While Kaymer has been almost error-free in posting a record tournament low of 10-under-130 after 36 holes, he himself and many of his closest pursuers know that nothing can be taken for granted over the last two rounds.
“Certainly his game is on, he’s putting incredibly well, driving it very well and playing great,” British Open champion Phil Mickelson said of Kaymer, a former world number one.
“You never know what will happen in a US Open. We have always had crazy things happen. There’s a lot of guys right there ready to pounce if he slips up.”
Mickelson, still hunting his first US Open title after suffering the heartache of a record six runner-up spots at the event, will not be one of them after struggling to a three-over 73 on Friday that left him a distant 13 shots off the pace.
However 2011 champion McIlroy is a little closer, trailing Kaymer by nine after carding a 68 in the second round.
“I would like the rain not to come and for the course to get as firm as possible because Martin hasn’t really seen it like that,” McIlroy said of a Pinehurst layout that has played a little easier than expected due to softened conditions over the first two rounds.

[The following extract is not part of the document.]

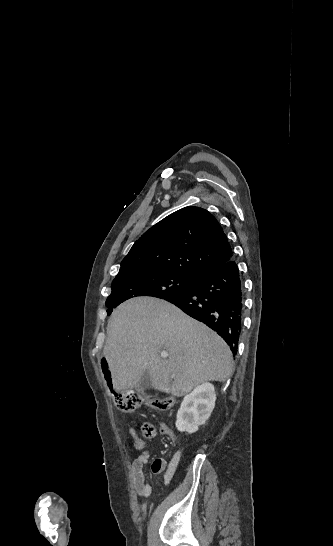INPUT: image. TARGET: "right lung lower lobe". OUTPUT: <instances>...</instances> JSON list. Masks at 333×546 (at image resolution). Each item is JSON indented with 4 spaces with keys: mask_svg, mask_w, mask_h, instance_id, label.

“Over 36 holes, you never know what can happen but Martin’s a good front runner and I can’t see him sort of letting up.”
McIlroy held a six-stroke lead after 36 holes in the 2011 US Open at Congressional before going on to triumph by a record eight shots and he rates Kaymer’s performance at Pinehurst, so far, as superior.
“What Martin’s doing is more impressive than what I did at Congressional, just because of how difficult the golf course (here) is,” said McIlroy, a double major winner.
“There’s trouble lying at every corner at any missed green. Congressional was a little more benign than this is, a little softer, a little more receptive.”
Kaymer, who landed his first major title in a playoff for the 2010 PGA Championship, would like to see conditions become more difficult at Pinehurst over the weekend.
“I would like to see it as tough as possible,” said the 29-year-old from Dusseldorf. “I was always a fan of a golf course where you need to hit good golf shots and not really have a putting competition.”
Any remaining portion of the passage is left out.